ではなぜ寅の恋愛は成就せず、寅は所帯を持てないのか。それは寅が「はぐれものの美学」に殉じようとする存在だからだ。とりあえずそう言っておく。

杉田かおると中井貴一のカップルはありうべき寅とマドンナとの逢瀬である。おいちゃんとおばちゃんのなりそめもまた同じイメージで語られる。寅は性愛から遮断されているから、ラブシーンも所帯も他の登場人物が代わりに演じることになる。さくらこそが真の寅のパートナーだがこれは異母兄弟の関係でいささか歪な関係である。

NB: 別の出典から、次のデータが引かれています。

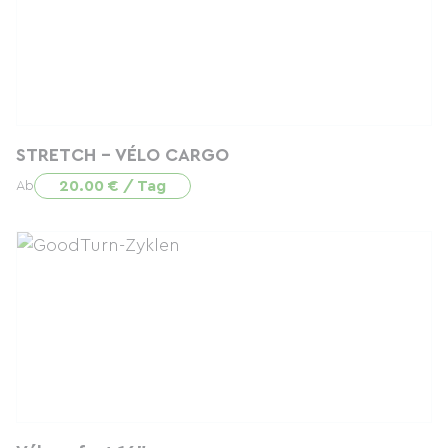
STRETCH - VÉLO CARGO
20.00 € / Tag
Ab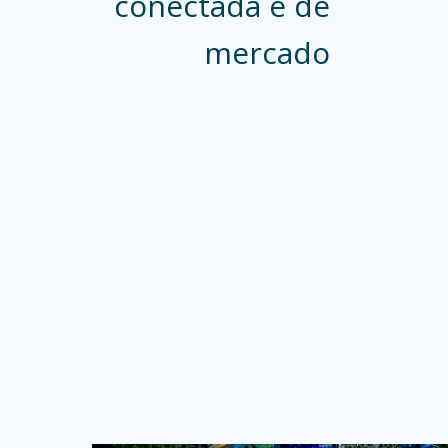
conectada e de
mercado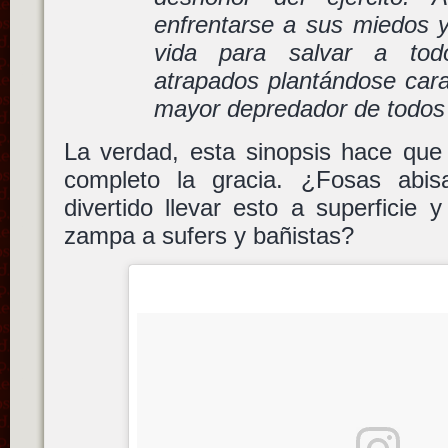
enfrentarse a sus miedos y
vida para salvar a to
atrapados plantándose cara
mayor depredador de todos 
La verdad, esta sinopsis hace que 
completo la gracia. ¿Fosas abi
divertido llevar esto a superfici
zampa a sufers y bañistas?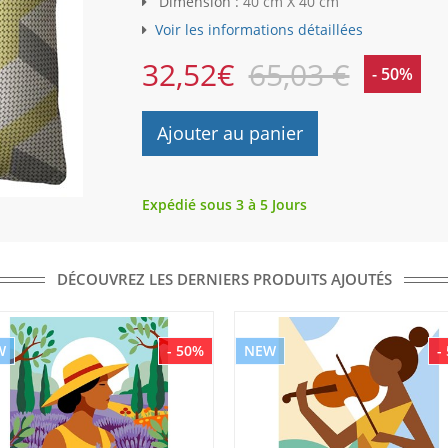
Dimension :
40 cm X 40 cm
Voir les informations détaillées
32,52
€
65,03 €
- 50%
Ajouter au panier
Expédié sous 3 à 5 Jours
DÉCOUVREZ LES DERNIERS PRODUITS AJOUTÉS
W
- 50%
NEW
-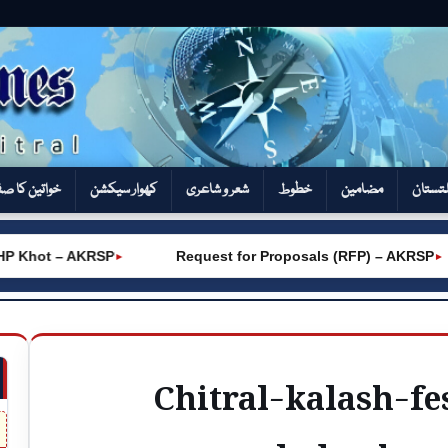
تستان
مضامین
خطوط
شعر و شاعری
کھوار سیکشن‎
خواتین کا ص
Khot – AKRSP
Request for Proposals (RFP) – AKRSP
►
►
Chitral-kalash-fe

最後の駅の別れのシーンは、この寅とさくらとマドンナの関係がシリーズ中屈指の名シーンで描かれる。寅ははぐれものの美意識からマドンナを振るのである。さくらは「何があったの?」と聞くが答えはすでにわかっている。こういう人なのだ、という形で。当時嫁さんにしたい女優NO1だった竹下景子には寅の真意は伝わっていない、という設定。この三者三様の描写がまさに人情映画としての完成度を見せつけている。寅が来る前に朋子はホームの上から二階の物干しの洗濯物を見る。この所帯の生活のイメージが、そのまま最後のあき竹城がしまうのを忘れた洗濯物につながる。こういうイメージの連鎖とこのシリーズ全体の様々なテーマの断片がこの作品には満ち満ちていてしかもそのバランスが大変うまい。

初期のシリーズでは、マドンナは女の無意識の身勝手から寅の心持ちをわからない存在として描かれているが、この作品ではっきり示されたのは寅が相手の気持ちも十分わかった上で自分から身を引く形で相手の好意を遮断するようになるのだ。そういう渡世人の矜持を自覚的に示すようになっている。そうした設定の上で人情が描かれるシリーズとなっている。